Work required — An exact copy of the data is needed, but without any of its images.

== Segment start ==

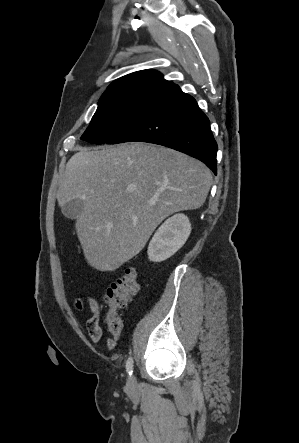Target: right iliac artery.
I'll return each mask as SVG.
<instances>
[{
    "instance_id": "1",
    "label": "right iliac artery",
    "mask_w": 299,
    "mask_h": 443,
    "mask_svg": "<svg viewBox=\"0 0 299 443\" xmlns=\"http://www.w3.org/2000/svg\"><path fill=\"white\" fill-rule=\"evenodd\" d=\"M126 370H127L129 375L132 374V372H133V359H132V357H129L127 362H126Z\"/></svg>"
}]
</instances>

== Segment end ==

Solution for this problem —
Target: right iliac artery.
I'll return each mask as SVG.
<instances>
[{
    "instance_id": "1",
    "label": "right iliac artery",
    "mask_w": 299,
    "mask_h": 443,
    "mask_svg": "<svg viewBox=\"0 0 299 443\" xmlns=\"http://www.w3.org/2000/svg\"><path fill=\"white\" fill-rule=\"evenodd\" d=\"M126 370H127L129 375L132 374V372H133V359H132V357H129L127 362H126Z\"/></svg>"
}]
</instances>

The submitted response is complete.